We currently see a contagion of banking problems, a looming credit crunch, overly tight monetary policy by the Federal Reserve combined with a lag in monetary policy and labor market indicators. Therefore, we address why we think the S&P 500 could easily return to October 2022 lows very soon, while economic conditions and earnings continue to deteriorate toward the end of this year.
Still Inverted
The first item on the agenda and the reason we are very cautious in this market has to do with the curvature of the yield curve. Both the 3-month 10-year spread and the 2-year 10-year spread are deeply inverted, the most since the 1980s.
We focus mainly on the 3-month to 10-year spread, which is currently 165 bp inverted. In recent history, an inversion of this magnitude has always caused a severe recession, with the median time for the onset of a recession being about 12 months after the inversion. For context, the 3-month to 10-year spread inverted around last October and the current inversion has lasted about eight months.
However, the longest time until a recession began after an inversion was about 17 months in 2008, which means we expect a recession to begin sometime between now and March of next year. If we assume the 12-month average, the recession is likely to begin around October of this year.
However, it is important to note that this inversion in the yield curve is not just a signal of investors’ risk-averse sentiment about future expectations for both growth and inflation. Investors may expect lower interest rates soon, but it also has major implications for credit markets, such as banks that have the business model of borrowing at short-term rates and lending at long-term rates. The failure of several banks in recent months, combined with the deposit flight we will talk about in a moment, has not made this situation any easier.
If we look at lending standards, we see that they have tightened across the board, from real estate to consumer loans, industrial loans, auto loans and virtually every other sector.
If we look at it from the other side and look at where the loans/leases in bank loans for all commercial banks are, it is only in the last few months that we see some weakness. If we were to follow the same cycle as, say, 2000, we would now be around January/February 2001 levels. Recall, however, that the S&P 500 was also holding up quite strongly up to that point and was only about 10-12% off the all-time highs, just as we are also only 12% off the all-time highs today.
However, it took until late 2002 for credit growth to pick back up, after which the S&P 500 also bottomed out in February 2003 and was down nearly 50% from the all-time highs of early 2000. What we are trying to indicate here is that this bottoming out process may take a while and that we think we are just getting started, given the tightening in credit markets.
Despite the 3-month 10-year spread inverting in mid-2006, equity markets remained resilient over the next 18 months, with the S&P 500 even reaching new all-time highs in October 2007. What we are trying to imply here is the fact that while it is possible that the S&P 500 could push higher in the next few months, we believe it is destined to meet its destiny later this year when credit tightening finally begins to take effect.
As for the labor market, many market participants continue to point out that they believe there will be no recession because the labor market is still so strong.
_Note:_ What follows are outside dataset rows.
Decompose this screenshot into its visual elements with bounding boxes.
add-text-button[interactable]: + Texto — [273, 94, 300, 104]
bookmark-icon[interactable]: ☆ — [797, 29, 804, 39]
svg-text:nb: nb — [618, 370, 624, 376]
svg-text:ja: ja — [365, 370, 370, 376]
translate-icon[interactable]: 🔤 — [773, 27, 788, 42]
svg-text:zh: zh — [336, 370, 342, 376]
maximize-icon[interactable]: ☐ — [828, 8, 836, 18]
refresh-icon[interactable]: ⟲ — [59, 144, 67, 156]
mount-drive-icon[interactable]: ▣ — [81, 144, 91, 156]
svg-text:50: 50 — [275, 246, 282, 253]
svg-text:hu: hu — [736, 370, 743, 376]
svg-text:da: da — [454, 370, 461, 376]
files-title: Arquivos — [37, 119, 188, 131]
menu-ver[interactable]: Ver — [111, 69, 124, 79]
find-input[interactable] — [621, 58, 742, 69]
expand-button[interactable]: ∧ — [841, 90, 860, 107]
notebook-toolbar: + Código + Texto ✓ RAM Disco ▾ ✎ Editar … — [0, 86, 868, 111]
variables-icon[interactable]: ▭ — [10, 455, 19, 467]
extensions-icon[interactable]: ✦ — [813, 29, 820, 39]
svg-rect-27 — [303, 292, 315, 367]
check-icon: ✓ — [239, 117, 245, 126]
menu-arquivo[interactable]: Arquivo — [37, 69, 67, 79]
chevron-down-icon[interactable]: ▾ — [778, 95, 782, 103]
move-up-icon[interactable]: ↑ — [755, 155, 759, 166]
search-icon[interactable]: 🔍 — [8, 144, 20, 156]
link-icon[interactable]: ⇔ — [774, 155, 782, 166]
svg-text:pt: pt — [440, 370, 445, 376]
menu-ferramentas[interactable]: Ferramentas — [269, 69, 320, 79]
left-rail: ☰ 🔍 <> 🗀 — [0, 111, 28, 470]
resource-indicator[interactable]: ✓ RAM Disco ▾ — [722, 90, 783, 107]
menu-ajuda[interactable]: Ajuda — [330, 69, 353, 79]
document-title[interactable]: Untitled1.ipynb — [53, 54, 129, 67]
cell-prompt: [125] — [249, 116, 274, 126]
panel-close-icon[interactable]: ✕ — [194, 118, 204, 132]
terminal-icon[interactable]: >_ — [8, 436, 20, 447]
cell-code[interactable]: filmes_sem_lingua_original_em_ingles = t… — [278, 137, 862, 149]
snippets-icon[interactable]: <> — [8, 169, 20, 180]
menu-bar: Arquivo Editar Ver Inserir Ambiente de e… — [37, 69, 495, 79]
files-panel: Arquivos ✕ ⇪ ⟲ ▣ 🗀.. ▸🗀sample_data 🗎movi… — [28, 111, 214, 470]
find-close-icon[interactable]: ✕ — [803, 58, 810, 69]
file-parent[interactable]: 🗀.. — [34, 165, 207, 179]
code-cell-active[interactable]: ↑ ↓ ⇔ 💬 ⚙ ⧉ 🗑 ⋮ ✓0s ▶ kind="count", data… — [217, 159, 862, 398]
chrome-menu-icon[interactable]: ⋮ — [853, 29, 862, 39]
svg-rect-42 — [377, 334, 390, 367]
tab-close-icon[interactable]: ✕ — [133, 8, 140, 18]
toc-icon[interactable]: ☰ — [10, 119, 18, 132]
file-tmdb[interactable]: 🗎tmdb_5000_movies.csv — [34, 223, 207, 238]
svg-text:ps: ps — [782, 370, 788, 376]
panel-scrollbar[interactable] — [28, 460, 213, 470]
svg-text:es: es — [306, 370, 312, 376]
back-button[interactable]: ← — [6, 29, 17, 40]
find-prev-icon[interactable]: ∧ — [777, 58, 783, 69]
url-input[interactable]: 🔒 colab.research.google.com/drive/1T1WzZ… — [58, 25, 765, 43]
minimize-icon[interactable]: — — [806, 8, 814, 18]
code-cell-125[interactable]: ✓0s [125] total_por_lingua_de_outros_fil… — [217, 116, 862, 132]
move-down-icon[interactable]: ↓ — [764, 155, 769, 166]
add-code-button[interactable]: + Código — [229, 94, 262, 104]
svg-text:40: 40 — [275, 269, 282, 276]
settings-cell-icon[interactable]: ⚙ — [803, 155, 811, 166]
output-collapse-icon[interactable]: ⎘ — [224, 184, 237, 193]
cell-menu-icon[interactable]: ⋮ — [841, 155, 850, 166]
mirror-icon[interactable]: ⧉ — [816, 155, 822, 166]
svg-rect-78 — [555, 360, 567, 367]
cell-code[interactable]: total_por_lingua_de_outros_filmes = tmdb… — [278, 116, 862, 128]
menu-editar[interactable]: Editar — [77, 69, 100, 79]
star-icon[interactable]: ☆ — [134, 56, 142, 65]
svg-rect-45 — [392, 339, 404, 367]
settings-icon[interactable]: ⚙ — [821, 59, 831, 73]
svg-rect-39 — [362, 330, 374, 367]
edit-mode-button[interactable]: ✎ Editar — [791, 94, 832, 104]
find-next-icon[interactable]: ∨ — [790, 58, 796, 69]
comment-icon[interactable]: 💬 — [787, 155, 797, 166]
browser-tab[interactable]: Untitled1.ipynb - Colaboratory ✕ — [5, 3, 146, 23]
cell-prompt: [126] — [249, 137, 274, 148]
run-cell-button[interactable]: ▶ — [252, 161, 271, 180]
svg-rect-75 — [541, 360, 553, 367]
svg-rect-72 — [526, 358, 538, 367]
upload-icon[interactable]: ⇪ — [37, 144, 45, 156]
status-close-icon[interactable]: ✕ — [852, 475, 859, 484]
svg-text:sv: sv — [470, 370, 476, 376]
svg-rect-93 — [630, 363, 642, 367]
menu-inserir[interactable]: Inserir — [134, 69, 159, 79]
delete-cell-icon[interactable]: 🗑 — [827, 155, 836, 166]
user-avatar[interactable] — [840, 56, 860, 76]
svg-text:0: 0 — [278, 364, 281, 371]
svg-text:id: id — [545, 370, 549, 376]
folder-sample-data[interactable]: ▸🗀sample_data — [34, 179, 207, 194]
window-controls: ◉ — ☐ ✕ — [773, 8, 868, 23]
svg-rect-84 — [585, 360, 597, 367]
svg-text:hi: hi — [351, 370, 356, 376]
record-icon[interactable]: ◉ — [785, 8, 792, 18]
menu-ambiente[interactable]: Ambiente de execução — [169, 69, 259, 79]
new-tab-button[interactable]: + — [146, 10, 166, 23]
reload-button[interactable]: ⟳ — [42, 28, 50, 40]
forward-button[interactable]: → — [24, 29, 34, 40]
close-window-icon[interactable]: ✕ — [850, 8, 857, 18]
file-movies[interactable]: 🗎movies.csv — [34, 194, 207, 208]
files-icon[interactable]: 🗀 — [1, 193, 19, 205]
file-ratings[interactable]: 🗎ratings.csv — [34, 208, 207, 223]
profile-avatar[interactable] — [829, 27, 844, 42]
But the reality, in our view, is that the unemployment rate will not skyrocket until the yield curve has really steepened, and short-term interest rates have been lowered, and we are nowhere near that point now. In both 2000 and 2008, the labor market remained robust during the inversion of the 3-month to 10-year interest rate spread.
Deposit Flight Is Fine – Until It Isn’t
Returning to credit conditions and bank lending: an economy that does not expand its lending is generally an economy that does not grow. And recently, banks’ willingness to expand their loan portfolio or risk appetite has been shallow at best.
Banks only borrow short and lend long, and with the Federal Reserve raising interest rates so aggressively, they just have a mismatch in funding costs. Keep in mind, for example, that these banks typically take about two years to reprice their loan books. If banks are getting an average yield of 4-4.5% on the assets they lend long, and have to pay funding close to the Fed Funds on deposits, which is currently 5.06%, then you can understand why banks are not eager to expand loan volume or take on more risk. A recent NYU paper also addressed this point, stating that the average time that interest rates are fixed is around 3.9 years, indicating this duration mismatch. Interest rates should never have been raised so quickly, yet the Fed decided to go ahead with it.
What has made this worse recently is the fact that it is much easier to withdraw deposits from institutions that don’t pay enough on their CDs and the ability to park them somewhere else for a nice return. Even in 2008, people did not have iPhones that they could use to get instant access to yield. Recently, Apple Card (AAPL) users can get 4.15% APY with a few clicks. Even some accounts at Interactive Brokers (IBKR) get a 4.58% return on their cash balance. And unlike 2000 and 2008, anyone can now transfer money.
The addition of short-term bond ETFs with, for example, BlackRock’s 0-3 month treasury ETF (SGOV) has not made things easier for banks. Why put money in a savings account or a CD with a 0.05% yield when you can earn 5% on that same money by simply buying an ETF? We believe this dynamic has changed dramatically.
If we look at the drop in commercial bank deposits from $18.12T to $17.24T right now, it is a very unusual scenario because bank deposits have usually only increased steadily over the past few decades. The last time deposits fell by more than 5% was in 1921 and between 1929 and 1933.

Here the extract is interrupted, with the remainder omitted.